The Hare quota is the oldest and most straightforward formula for determining how many votes a party or candidate needs to win a seat under proportional representation. It is calculated as:
Hare quota = Total valid votes ÷ Total seats
Named after the English barrister Thomas Hare, who proposed it in his 1857 work The Machinery of Representation, the quota is used in two main families of PR systems:
- Single Transferable Vote (STV) variants – though most modern STV systems (Ireland, Australia, Malta) use the smaller Droop quota, some historical and academic models use Hare.
- Largest remainder method (LR-Hare) – parties first receive one seat for every full quota of votes they obtain, then remaining seats go to parties with the largest leftover vote fractions. This variant is sometimes called the Hamilton method in the United States, where Alexander Hamilton proposed it in 1792 for apportioning congressional seats.

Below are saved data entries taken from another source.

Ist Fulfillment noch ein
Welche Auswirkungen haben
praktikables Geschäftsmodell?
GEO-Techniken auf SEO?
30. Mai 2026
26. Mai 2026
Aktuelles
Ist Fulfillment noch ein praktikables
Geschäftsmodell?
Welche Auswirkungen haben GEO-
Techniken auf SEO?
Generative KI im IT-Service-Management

Because the Hare quota is larger than alternatives like the Droop quota (votes ÷ (seats + 1) + 1) or the Imperiali quota, it tends to be more favourable to smaller parties, since larger parties exhaust their vote totals on full quotas and leave smaller remainders to compete for leftover seats. This proportionality-friendly bias is why countries seeking inclusive legislatures often prefer it.
Hare-LR has been used for legislative elections in jurisdictions including Hong Kong (Legislative Council geographical constituencies until the 2021 electoral overhaul), Namibia, and various Eastern European systems at different points. It is also occasionally used inside parliaments for committee allocation.
A known weakness is the Alabama paradox: under largest-remainder Hare, increasing the total number of seats can paradoxically cause a party to lose a seat. This flaw, identified in U.S. apportionment debates in the 1880s, contributed to the United States abandoning Hamilton's method in favour of divisor methods like Huntington–Hill.
Example
In Hong Kong's 2016 Legislative Council election, geographical constituency seats were distributed using the Hare quota largest-remainder method, which helped smaller pro-democracy and localist lists win representation alongside larger established parties.
Frequently asked questions
The Hare quota divides votes by seats, while the Droop quota divides votes by (seats + 1) and adds one. Droop is smaller, making it easier to win a seat and generally favouring larger parties; Hare is larger and tends to benefit smaller parties.